Powell leaders are viewing a new real-estate market analysis as a "piece of the puzzle," rather than a road map for future development.
In February, Powell shared the results of a study performed by Vogt Strategic Insights last year that analyzed housing and commercial needs within the city.
City spokeswoman Megan Canavan said the study cost $27,500. She said that cost was split evenly between the city and the Powell Community Improvement Corp., the city's economic-development arm.
Among a variety of findings, the study broadly recommended more housing diversity, including apartments, because conventional apartments make up a "disproportionately low share" of Powell rental-housing options.
Vogt also recommended specific strategies for eight different commercial and retail areas in the city.
While a recommendation for more apartments may be a source of strife for some in the community, Rocky Kambo, the city's assistant director of development, said the new findings are simply a "piece of the puzzle" and cautioned that following any recommendations too blindly is the wrong approach.
"This study is a black-and-white document," he said. "It's looking at facts and figures, which are very, very important. Good data leads to good outcomes. It's looking at trends and trying to figure out what the needs of the city are and would be.
"But that's not, alone, enough to say that's what we need to do," Kambo said. "We always need to take a look at our other plans and what the residents' wants and desires are. So there's a balance."
Kambo said the study was particularly helpful for the planning department because it allows for a more narrow focus.
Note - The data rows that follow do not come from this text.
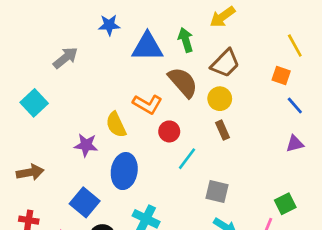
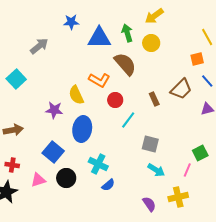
brown trapezoid: (225, 63) -> (181, 89), moved
orange square: (281, 75) -> (197, 59), turned -32
yellow circle: (220, 99) -> (151, 43), moved

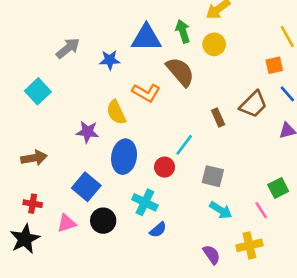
blue star: (71, 22) -> (110, 60), moved
red circle: (115, 100) -> (165, 167), moved
pink line: (187, 170) -> (261, 210), turned -56

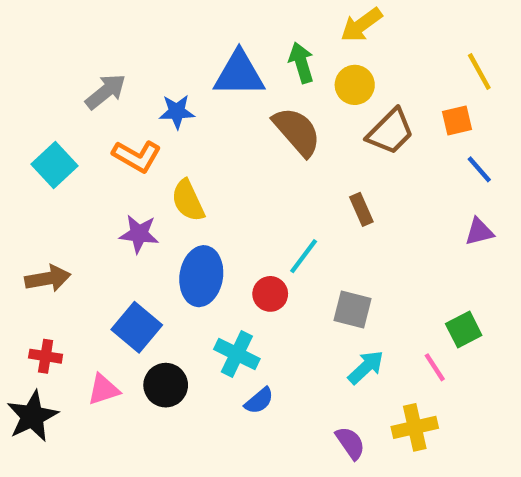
orange L-shape: (146, 93) -> (137, 156), moved
brown trapezoid: (253, 104) -> (390, 132), moved
cyan arrow: (221, 210) -> (366, 367), turned -75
He said the study allows the city's planners to have a better idea of the strengths and weaknesses of each area in town.
While he said he wasn't surprised by much of the survey, Kambo said there were some areas that went into depth he and others hadn't considered.
For example, he said "one of the more interesting findings" was the area near Sawmill and Seldom Seen roads, where the study recommended some "revitalization," including increased walkability.
"The big reason to do a study like this is to essentially figure out what types of housing you need in the city, and how much of it do you need, and likewise, what types of commercial retail do you need -- how much do you need and what type?" he said. "The big-picture reason for doing something like this is that you want to focus your efforts."
Rob Vogt, market analyst with Vogt Strategic Insights, said that's exactly how his firm hoped its report would be viewed.
He said the company didn't want to "specifically dictate what (Powell) should or should not do," but wanted city leaders to see the study as a resource when they're approached by developers.
"What they were looking for was sort of a guideline to be able to refer back to when presented with different alternatives," Vogt said, "so if something is presented to them, they can make a decision on whether they want it or not, and have that actually rooted in market support."
Perhaps the biggest element of the study was Vogt's finding that Powell is in need of more apartments and other housing aside from traditional single-family homes.
For Kambo, that finding isn't remarkable. Rather than focusing on adding hundreds of new apartments, he said his department sees the report as confirmation that a better mix of housing is needed, whether that means apartments, condos, townhomes or housing geared toward seniors.
"To be a sustainable city, it's advisable to have a variety of housing types," he said, "and being a different housing type doesn't mean it needs to be low-quality or low-value."
Vogt agreed, saying the firm's recommendation matches that of many communities: more housing diversity is needed throughout central Ohio.
"The big picture, even beyond Powell and Delaware County, is the fact that demographics are changing and lifestyles are changing and affordability issues are a challenge," he said. "Unlike a decade or so, there's no unlimited market for $400,000 or $500,000 houses. We're creating households that want to live in a community and work in a community that can only afford a $1,200-a-month rent.
"Those are the kinds of households now that are looking for housing. I think the community kind of needs to come to grips with that: Are we going to be so exclusive that we only house the folks that we believe we need in the community?"
Kambo sees those types of prospective Powell residents in the "continuum" of housing.
The idea, he said, is to provide housing for new Powell residents, houses for those young families to eventually grow into and, eventually, senior housing for when they're older.
But even with that in mind, he said the city is unlikely to take any drastic action regarding housing and isn't making a knee-jerk reaction to the study.
"(The study) doesn't mean we have to -- we don't have to provide that," he said. "But the thinking is that if you have that variety, these options of housing styles and types and values, if something was to happen at a certain point in the market or to certain people in the market, now all of a sudden that can be a big problem for a community that only has one type of housing."